In his letter, Dr Mosisili bemoaned the infighting in the former ruling party which was also manifested at the DC rally in Mohale’s Hoek last month.

“The 6 to 7 October rally in Mohale’s Hoek was the most emotive rally I have ever been to. I have never seen party members at the leadership level so angry with one another like they were, forgetting that they are the leadership that is trusted by party cadres.

“Some were even blaming me for my opening address which I termed ‘Hello God’, which is an extract from American singer Dolly Parton.

“I would like to appeal to you that your faith in the congress movement should be revived so that you may not fight because what binds us as a unit is stronger and bigger than what may divide us.

“It is on this note that I take opportunity to humbly notify you that I shall not be contesting for the party’s leadership in the up-coming elective conference and therefore this means that as you ready yourself, know that the leadership is also up for grabs and you should all be ready to elect a new leader,” Dr Mosisili said.

Dr Mosisili’s decision to walk away from the DC leadership follows his announcement a month ago that he would not seek to be voted as prime minister again even if his party won the next elections.

During that rally in Maseru, Dr Mosisili said he had even laid the groundwork for a successor by stepping aside to allow his deputy, Mr Mokhothu, to be elected leader of the opposition in parliament.

And in his recent letter, Dr Mosisili said he had  “no favourites or enemies” when it came to choosing his successor and other party leaders. The January conference “shall elect its leader as directed by the Holy Spirit”.

“The election of a leader should be done cautiously with very calm and cool minds and hearts, not malevolently. A leader is of service to all and not just a certain faction hence for the past 21 years I have always assured you that there are no favourites within the party, nor do I have enemies.

“Therefore, I earnestly appeal to all of you to work towards a clean election, to accept the outcome of the conference and the one who shall be voted to lead. May the party be blessed with a new leader who respects the people and fears God. As for me, I shall always be on stand-by to readily give advice where such is needed,” Dr Mosisili said.

Dr Mosisili said his address at the Mohale’s Hoek rally was misinterpreted by some party members who already had some hidden agendas against him.

During that address Dr Mosisili ‘wondered’ whether God could still hear the DC as it endured trials and tribulations.
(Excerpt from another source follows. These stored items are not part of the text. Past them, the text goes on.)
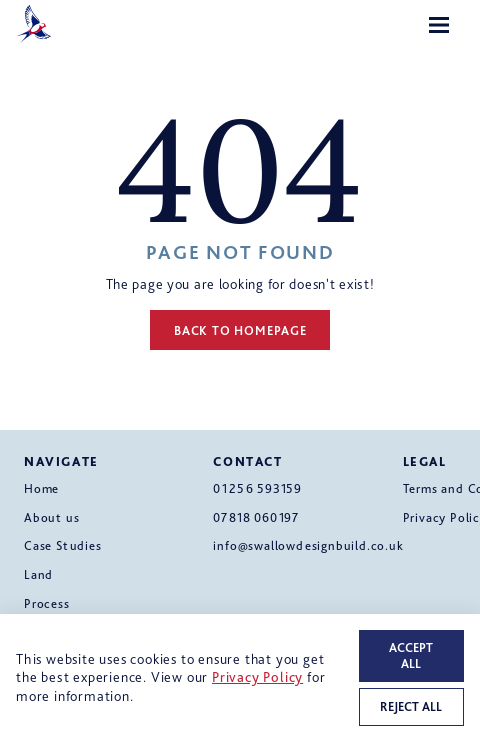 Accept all (411, 655)
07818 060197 (256, 517)
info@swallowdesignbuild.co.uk (308, 545)
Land (38, 574)
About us (51, 517)
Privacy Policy (257, 676)
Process (47, 603)
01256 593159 (257, 488)
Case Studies (63, 545)
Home (41, 488)
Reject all (411, 706)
“I was only praying and calling out to God that He may give us the attention that we so badly needed, have mercy on us and forgive us as a party and as a nation. I did not doubt his presence as it was interpreted by some.”

In his long missive, Dr Mosisili also delved into the history of the congress movement, saying his time in charge had not always been smooth sailing as there were people who were not enamoured by his leadership.
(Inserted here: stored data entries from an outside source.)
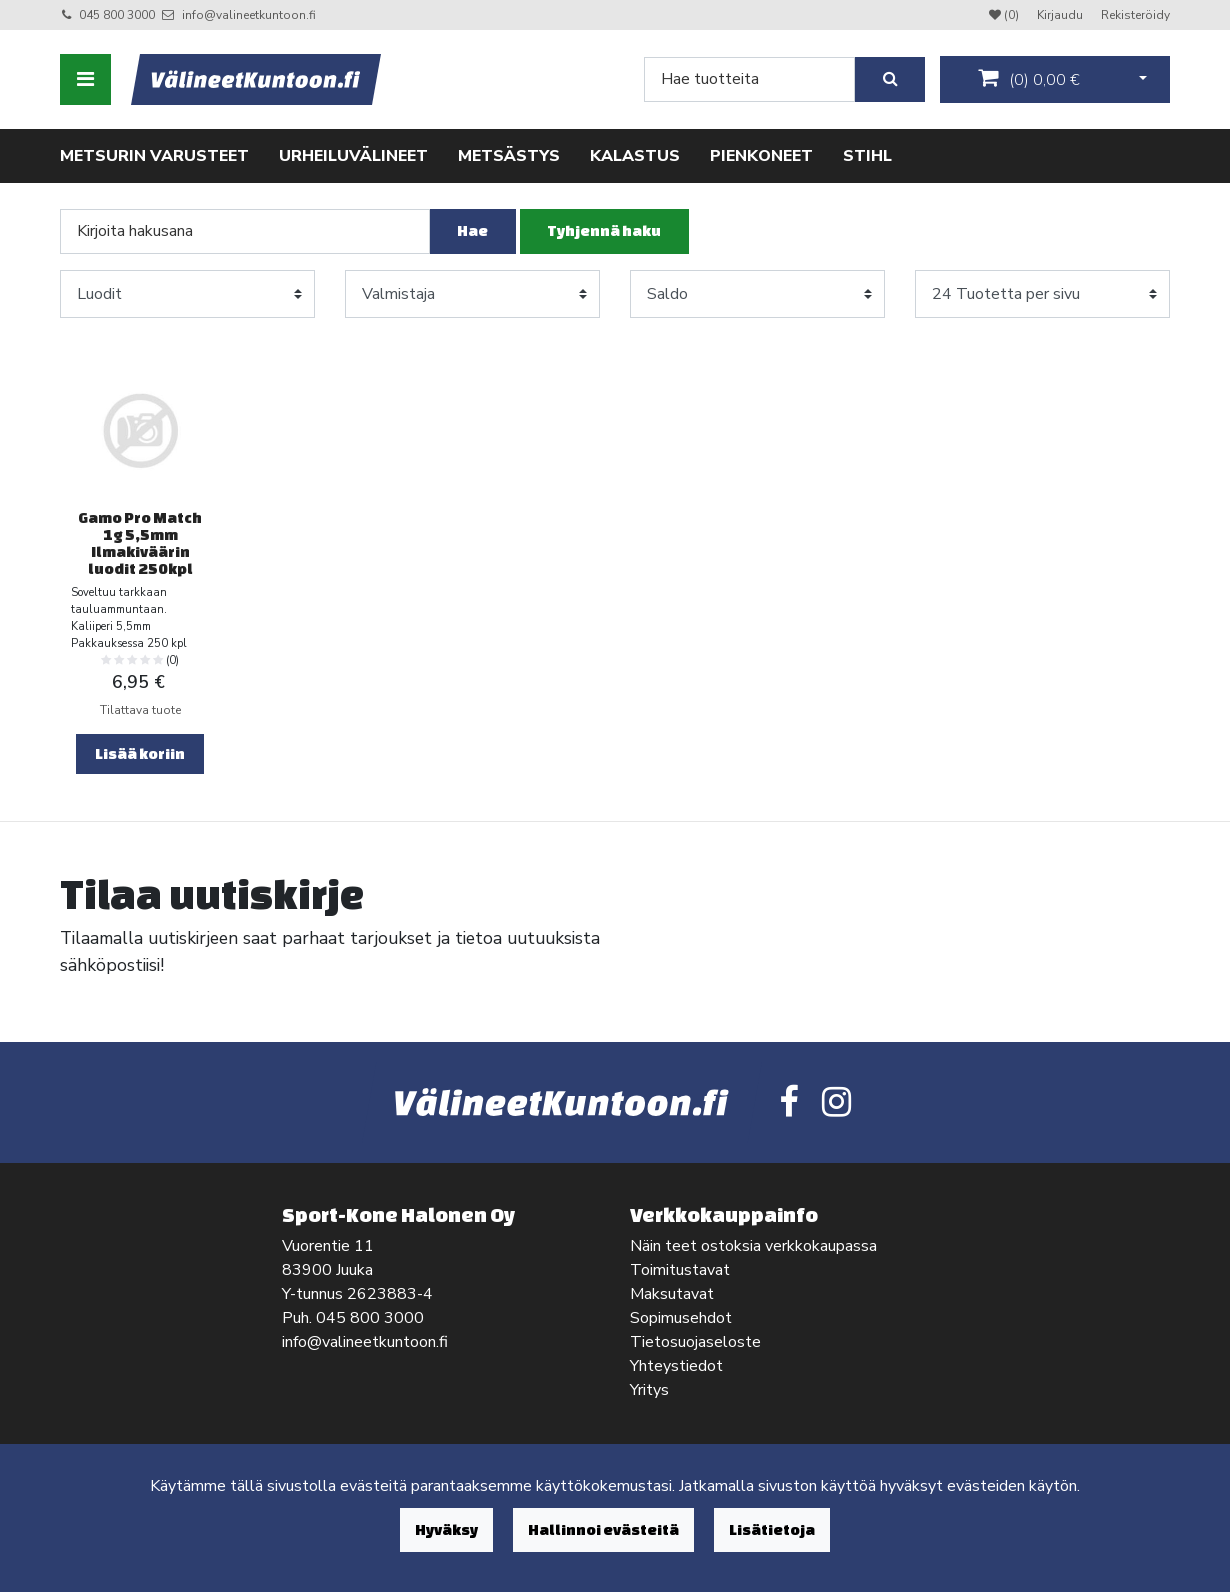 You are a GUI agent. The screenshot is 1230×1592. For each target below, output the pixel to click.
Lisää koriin (140, 753)
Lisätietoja (772, 1529)
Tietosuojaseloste (695, 1342)
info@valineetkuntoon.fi (249, 15)
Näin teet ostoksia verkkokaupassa (753, 1246)
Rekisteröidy (1135, 15)
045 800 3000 (117, 15)
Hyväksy (446, 1529)
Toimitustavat (680, 1270)
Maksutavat (672, 1294)
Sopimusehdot (681, 1318)
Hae (472, 230)
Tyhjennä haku (604, 230)
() (1029, 79)
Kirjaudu (1061, 15)
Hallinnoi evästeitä (603, 1529)
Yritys (649, 1390)
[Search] (749, 79)
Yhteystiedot (676, 1366)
“Some undermined me and felt that they were just using me and when all had fallen in place they would take over. But I remained resolute when some jumped ship and formed the Lesotho People’s Congress (LPC) in 2002.

“Others that were left behind followed soon afterwards and formed the All Basotho Convention due to similar reasons. And you shall all recall with bleeding hearts how we had to leave the Lesotho Congress for Democracy and form the Democratic Congress in 2012 and you elected me to lead you.”

“I have reminded you of all these challenges that we have been through to make you aware that leadership is not a play thing. I have reminded you to show you that leadership is not campaigned for but is bestowed by God,” Dr Mosisili said.

He further said that he was grateful that in his 21 years of leadership God had always stood by him and the congress parties won four elections and he was prime minister for 16 years.